Action item
Would you please copy every line below that includes the string "electrònic"?

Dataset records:
::::
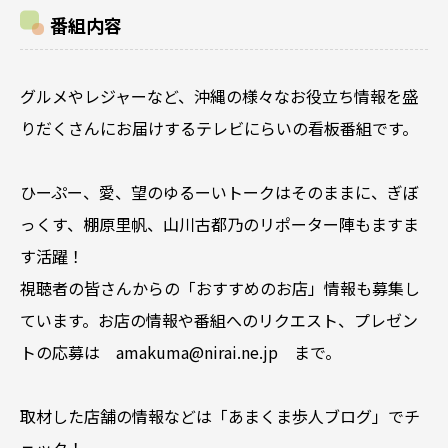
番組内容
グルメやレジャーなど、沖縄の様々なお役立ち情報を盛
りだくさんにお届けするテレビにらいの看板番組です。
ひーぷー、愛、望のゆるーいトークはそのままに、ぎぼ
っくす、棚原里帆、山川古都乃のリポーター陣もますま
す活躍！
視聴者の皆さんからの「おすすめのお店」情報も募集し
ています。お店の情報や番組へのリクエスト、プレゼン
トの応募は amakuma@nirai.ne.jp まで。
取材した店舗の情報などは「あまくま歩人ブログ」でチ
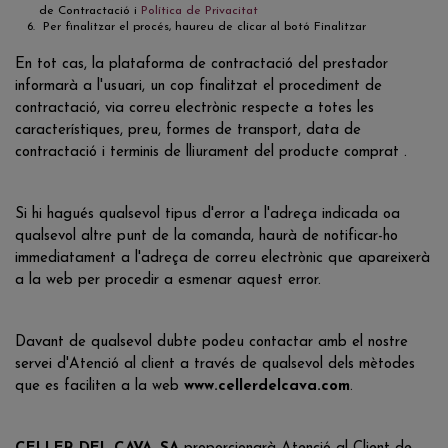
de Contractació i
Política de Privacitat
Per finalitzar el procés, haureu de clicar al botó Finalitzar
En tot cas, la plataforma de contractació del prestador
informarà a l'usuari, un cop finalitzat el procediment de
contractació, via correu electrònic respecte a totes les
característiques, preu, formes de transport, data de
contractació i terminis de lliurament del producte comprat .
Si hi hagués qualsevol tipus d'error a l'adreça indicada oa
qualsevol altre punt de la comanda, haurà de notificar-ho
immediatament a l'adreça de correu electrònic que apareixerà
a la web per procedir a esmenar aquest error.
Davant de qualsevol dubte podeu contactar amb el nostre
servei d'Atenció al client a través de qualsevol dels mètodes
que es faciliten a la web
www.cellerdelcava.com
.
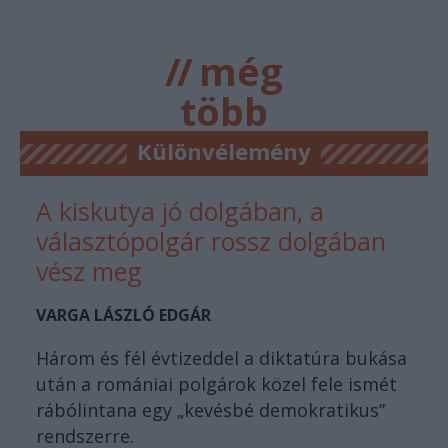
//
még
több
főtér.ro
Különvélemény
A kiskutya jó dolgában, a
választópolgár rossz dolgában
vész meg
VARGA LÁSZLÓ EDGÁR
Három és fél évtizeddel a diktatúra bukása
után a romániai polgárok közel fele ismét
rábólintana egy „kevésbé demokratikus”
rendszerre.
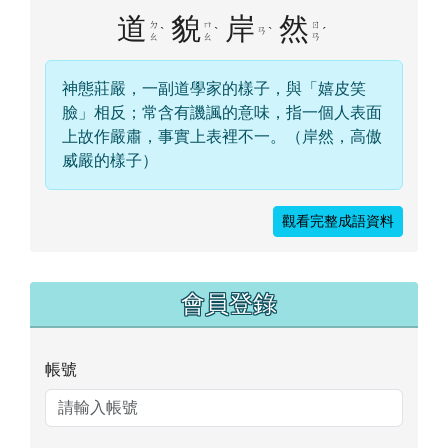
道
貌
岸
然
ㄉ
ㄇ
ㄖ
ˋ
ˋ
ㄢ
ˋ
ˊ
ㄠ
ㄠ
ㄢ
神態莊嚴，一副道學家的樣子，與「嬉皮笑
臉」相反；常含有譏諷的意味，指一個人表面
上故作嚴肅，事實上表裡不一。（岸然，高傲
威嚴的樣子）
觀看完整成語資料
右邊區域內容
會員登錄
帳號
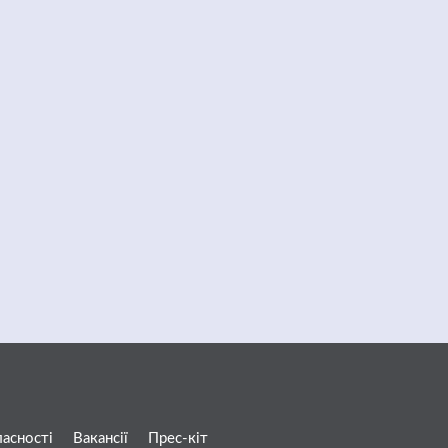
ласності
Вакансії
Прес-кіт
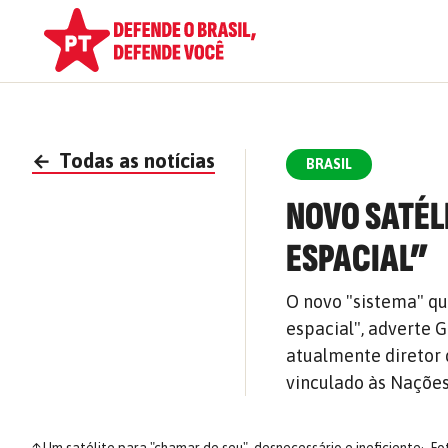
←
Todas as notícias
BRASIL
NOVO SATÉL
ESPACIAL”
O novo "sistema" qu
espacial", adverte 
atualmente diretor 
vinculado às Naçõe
::::
Output of the task
contractació, via correu electrònic respecte a totes les
immediatament a l'adreça de correu electrònic que apareixerà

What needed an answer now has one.